I close my mouth, suddenly ill. He’s smiling at me, sort of, but he’s watching my expression, too. What worse things happened to him at Angola? Did someone hurt him?
Or worse?
The thought nearly tears my heart out of my chest, and I want to hug him.
“Don’t look at me like that, Evie.” His voice rasps with something I can’t name. It’s not warning. Desperation?
I tear my eyes away, blushing. Still carrying the CD, I move back to the table. “Are you hungry?” I ask, unwrapping the cake of cheese.
“Starving.” His voice behind me is low, almost feral, and I can’t help but feel he’s not talking about hunger. Not normal hunger, anyway. But the word isn’t an invitation. I know this. So I ignore the stirring it triggers in me.
Taking the knife, I slice the camembert in half before cutting small wedges of the butter soft cheese.
“Come sit,” I tell him.
But he doesn’t. Instead, he goes to the mini fridge and pulls out a green apple and a ceramic pitcher. He rinses the apple at the sink before drying it on his shirt, and then he picks up a lone glass in the otherwise empty draining rack.
He turns back to me. “I just have the one glass,” he says, his tone apologetic. “You can have it.”
I smile at him because the gesture is immeasurably sweet. “We’ll share.”
With a shrug of acquiescence, Drew fills the glass with a purple liquid.
“What’s that?” I ask startled.
Before my eyes, color rises to his cheeks. “Grape Kool-Aid,” he says with chagrin. “Grandma Quincy makes it.”
I stifle a laugh. “Why does she make you grape Kool-Aid?”
Drew sets the apple and the glass on the table and sits across from me. “Because it was my favorite as a kid, and I don’t have the heart to tell her it’s too sweet for me now.”
This time, I do laugh.He’stoo sweet.
“I cut it with a little water to make it bearable,” he says wryly, and this makes me laugh harder.
Putting on a harrassed look, Drew takes the knife I’ve abandoned and slices the apple.

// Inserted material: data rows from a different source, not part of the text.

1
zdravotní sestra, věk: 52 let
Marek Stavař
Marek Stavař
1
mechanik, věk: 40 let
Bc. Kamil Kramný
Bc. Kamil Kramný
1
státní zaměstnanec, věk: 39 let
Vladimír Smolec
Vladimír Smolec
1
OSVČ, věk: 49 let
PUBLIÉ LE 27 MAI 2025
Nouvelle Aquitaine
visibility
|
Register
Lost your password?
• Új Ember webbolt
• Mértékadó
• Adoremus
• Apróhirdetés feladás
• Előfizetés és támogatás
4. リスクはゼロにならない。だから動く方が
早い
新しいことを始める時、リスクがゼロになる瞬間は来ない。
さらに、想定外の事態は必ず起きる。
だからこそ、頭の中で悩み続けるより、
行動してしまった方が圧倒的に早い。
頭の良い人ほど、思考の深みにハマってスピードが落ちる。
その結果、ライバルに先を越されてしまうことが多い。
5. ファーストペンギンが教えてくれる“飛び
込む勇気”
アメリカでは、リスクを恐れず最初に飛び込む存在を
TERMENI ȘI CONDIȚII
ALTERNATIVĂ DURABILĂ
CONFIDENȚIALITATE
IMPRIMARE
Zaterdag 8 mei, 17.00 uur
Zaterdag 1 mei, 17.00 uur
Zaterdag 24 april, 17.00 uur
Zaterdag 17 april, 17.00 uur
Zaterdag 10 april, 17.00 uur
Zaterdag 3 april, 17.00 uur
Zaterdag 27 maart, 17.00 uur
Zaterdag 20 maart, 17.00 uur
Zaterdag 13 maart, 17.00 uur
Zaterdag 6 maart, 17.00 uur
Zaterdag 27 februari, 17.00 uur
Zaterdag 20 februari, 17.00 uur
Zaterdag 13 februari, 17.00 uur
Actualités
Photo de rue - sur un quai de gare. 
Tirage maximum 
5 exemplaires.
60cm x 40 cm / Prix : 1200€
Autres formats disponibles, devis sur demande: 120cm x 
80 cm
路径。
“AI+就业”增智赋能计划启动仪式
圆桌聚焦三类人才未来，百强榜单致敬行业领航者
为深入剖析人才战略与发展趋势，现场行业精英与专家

I open the box of crackers and serve us each a generous handful. With care, he lays apple slices on my plate, like a row of crescent moons.
“Thank you,” I murmur.
He just nods, not meeting my eyes.
We sit silently for a moment before I realize he’s waiting for me. And as polite as that is, I quickly understand it’s not out of politeness. He’s looking at the cheese wedges like they’re about to sprout legs and walk off the table.